Au petit-déjeuner aussi, les habitudes changent, note M. Perret. Les oeufs et le bacon font place aux fruits et aux yaourts concentrés, très protéinés, à la grecque.

«Le matin, ajoute-t-il, il y a même maintenant une salade de crevettes qui marche très bien!»

Et Montréal?

Les grands restaurants de Montréal sont-ils fréquentés et encouragés par les membres influents de la communauté des affaires de Montréal? On a posé la question au chef et copropriétaire au restaurant Toqué! , Normand Laprise.

Est-ce que les dirigeants des grandes entreprises montréalaises et autres personnalités du monde des affaires demandent à des grands chefs comme vous de cuisiner pour eux, en privé?

Oui, ça arrive et on le fait avec plaisir pour des occasions spéciales, notamment des événements de charité comme le Dîner des producteurs pour la Fondation de l'ataxie Charlevoix-Saguenay, mais on ne le fait pas régulièrement. Traiteur, ce n'est pas notre spécialité, on n'est pas équipé pour ça.

Les dirigeants des grandes entreprises vont-ils plutôt manger à votre restaurant?

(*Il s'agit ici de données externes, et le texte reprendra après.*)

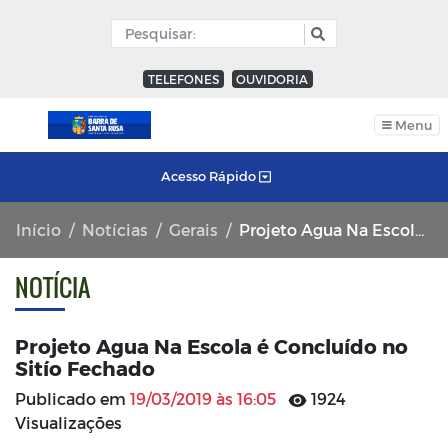
TELEFONES
OUVIDORIA
Menu
Acesso Rápido
Início
Notícias
Gerais
Projeto Agua Na Escola é Concluído no Sitío Fechado
NOTÍCIA
Projeto Agua Na Escola é Concluído no
Sitío Fechado
Publicado em
19/03/2019 às 16:05
1924
Visualizações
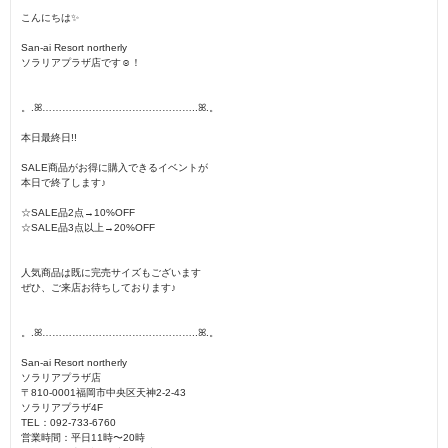
こんにちは✨
San-ai Resort northerly
ソラリアプラザ店です☺︎！
。.ꕤ︎︎………………………………………..ꕤ︎︎.。
本日最終日!!
‪SALE商品がお得に購入できるイベントが
本日で終了します♪
‪☆SALE品2点→10%OFF
‪☆SALE品3点以上→20%OFF
人気商品は既に完売サイズもございます
ぜひ、ご来店お待ちしております♪
。.ꕤ︎︎………………………………………..ꕤ︎︎.。
San-ai Resort northerly
ソラリアプラザ店
〒810-0001福岡市中央区天神2-2-43
ソラリアプラザ4F
TEL：092-733-6760
営業時間：平日11時〜20時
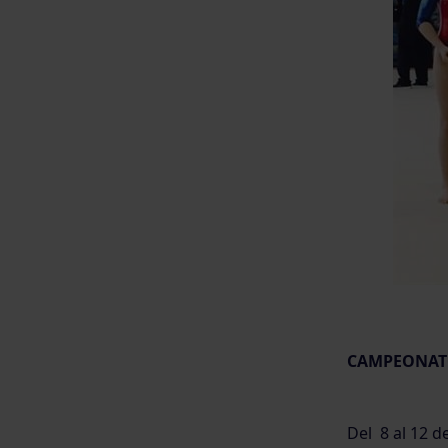
CAMPEONATO
Del 8 al 12 d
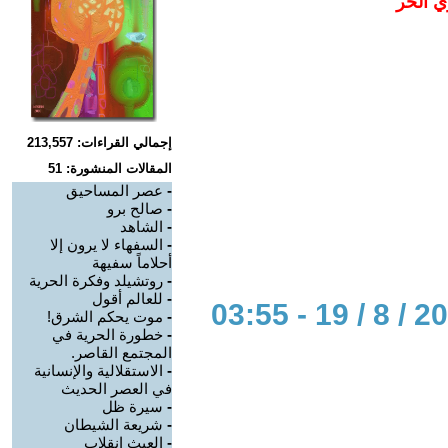
ي الحر
إجمالي القراءات: 213,557
المقالات المنشورة: 51
-
عصر المساحيق
-
صالح برو
-
الشاهد
-
السفهاء لا يرون إلا
أحلاماً سفيهة
-
روتشيلد وفكرة الحرية
-
للعالم أقول
-
موت يحكم الشرق!
-
خطورة الحرية في
المجتمع القاصر.
-
الاستقلالية والإنسانية
في العصر الحديث
-
سيرة ظل
-
شريعة الشيطان
-
العبث إنقلاب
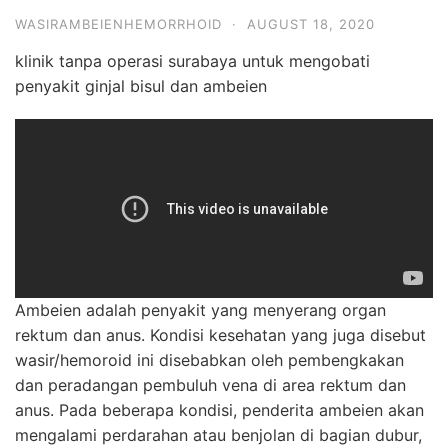
WASIRAMBEIENHEMORRHOID
·
AUGUST 18, 2020
klinik tanpa operasi surabaya untuk mengobati
penyakit ginjal bisul dan ambeien
Ambeien adalah penyakit yang menyerang organ
rektum dan anus. Kondisi kesehatan yang juga disebut
wasir/hemoroid ini disebabkan oleh pembengkakan
dan peradangan pembuluh vena di area rektum dan
anus. Pada beberapa kondisi, penderita ambeien akan
mengalami perdarahan atau benjolan di bagian dubur,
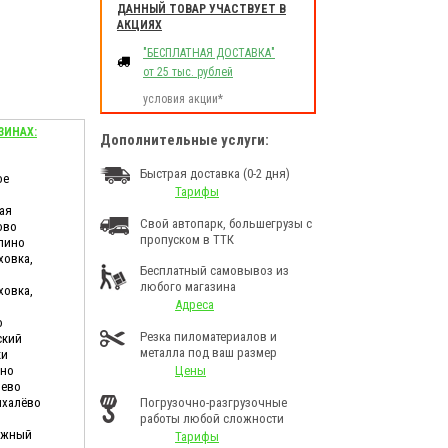
ДАННЫЙ ТОВАР УЧАСТВУЕТ В
АКЦИЯХ
"БЕСПЛАТНАЯ ДОСТАВКА"
от 25 тыс. рублей
условия акции*
ЗИНАХ:
Дополнительные услуги:
Быстрая доставка (0-2 дня)
ое
Тарифы
ая
Свой автопарк, большегрузы с
ово
пропуском в ТТК
лино
ховка,
Бесплатный самовывоз из
любого магазина
ховка,
Адреса
о
Резка пиломатериалов и
ский
металла под ваш размер
ки
ино
Цены
шево
ихалёво
Погрузочно-разгрузочные
работы любой сложности
дужный
Тарифы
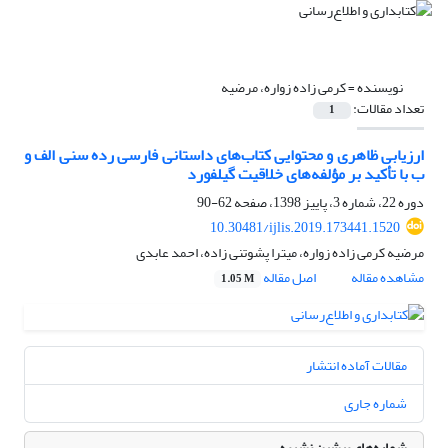
نویسنده =
کرمی زاده زواره، مرضیه
تعداد مقالات:
1
ارزیابی ظاهری و محتوایی کتاب‌های داستانی فارسی رده‌ سنی الف و
ب با تأکید بر مؤلفه‌های خلاقیت گیلفورد
دوره 22، شماره 3، پاییز 1398، صفحه
62-90
10.30481/ijlis.2019.173441.1520
مرضیه کرمی زاده زواره، میترا پشوتنی زاده، احمد عابدی
مشاهده مقاله
اصل مقاله
1.05 M
مقالات آماده انتشار
شماره جاری
شماره‌های پیشین نشریه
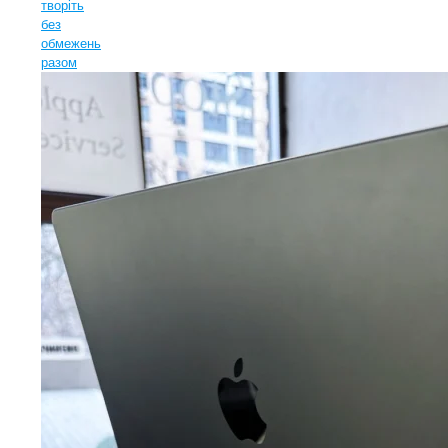
творіть
без
обмежень
разом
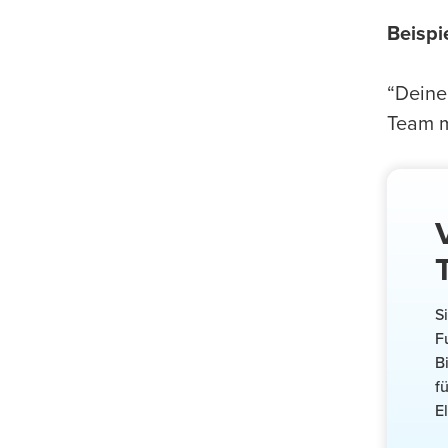
Beispie
“Deine
Team m
S
F
B
f
E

On a une très bonne clientèle de gens d'affaires, c'est clair, mais les très, très grands chefs d'entreprise, on les voit relativement peu. Je comprends qu'ils ont des agendas très chargés et qu'ils veulent être discrets. C'est souvent plus simple pour eux de rester au bureau et d'avoir un chef sur place. Mais ça me déçoit toujours qu'on n'encourage pas plus le travail que font des restaurants comme le nôtre au Québec. On met beaucoup d'effort pour créer une restauration de grande qualité, à partir de produits d'ici; il faut appuyer ça. Et je ne parle pas juste pour moi, je parle pour tous les petits producteurs qui nous approvisionnent, pour tous les artisans à tous les niveaux. C'est un secteur économique qui a besoin de l'appui de ces hauts dirigeants, qui ont les moyens de nous encourager.

Pourquoi cette réticence?

Il y a des raisons pratiques, et ça, je le comprends. La discrétion nécessaire, le manque de temps, etc. Mais ici, au Québec, il y a toujours eu aussi une résistance à encourager un certain type de restauration de haut de gamme, comme si c'était trop ostentatoire. On le voit beaucoup, chez les politiciens aussi. Tout le monde veut avoir l'air économe. Pourtant, en Europe, la question ne se pose pas. On voit la haute gastronomie comme une force, on veut la développer. On ne verrait jamais de grands chefs d'entreprise français ne pas oser aller dans les meilleures tables de la ville. Et puis, au fond, c'est juste une question d'image. Il y a bien des restaurants à Montréal qui ne s'affichent pas comme de grandes tables où les clients dépensent autant d'argent que chez nous, sinon plus.

Vous aimeriez donc qu'ils aillent plus souvent chez Toqué!

Bien sûr! Et pas juste pour goûter à notre travail, mais pour voir les ingrédients et le résultat du travail de plein de gens au Québec qui triment dur pour qu'on ait de beaux produits et dont les efforts ont un impact bien au-delà de notre restaurant.